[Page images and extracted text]
★ ★ ★

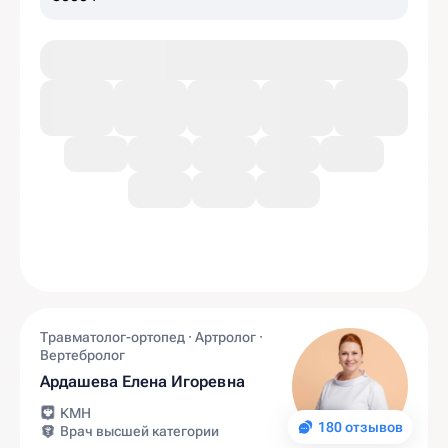
Травматолог-ортопед · Артролог ·
Вертебролог
Ардашева Елена Игоревна
КМН
180 отзывов
Врач высшей категории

★ ★ ★

REQUIRED ACTION:
A verbatim copy of the records above, without pictures, is required.

COMPLETED EXERCISE:
Травматолог-ортопед · Артролог ·
Вертебролог
Ардашева Елена Игоревна
КМН
180 отзывов
Врач высшей категории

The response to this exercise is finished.